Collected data
_ _ _ _ _
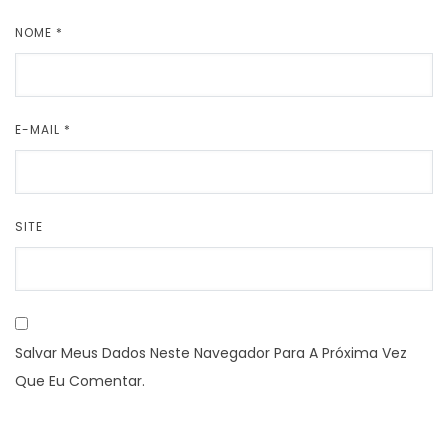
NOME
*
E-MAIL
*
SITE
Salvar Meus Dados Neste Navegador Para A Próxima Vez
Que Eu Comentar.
_ _ _ _ _
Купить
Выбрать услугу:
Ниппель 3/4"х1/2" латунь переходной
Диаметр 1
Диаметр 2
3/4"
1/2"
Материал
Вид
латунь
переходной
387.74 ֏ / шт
_ _ _ _ _
# Brief
Scan the lines above for the word "латунь", then copy each line that has it.

# Solution to the exercise
Ниппель 3/4"х1/2" латунь переходной
латунь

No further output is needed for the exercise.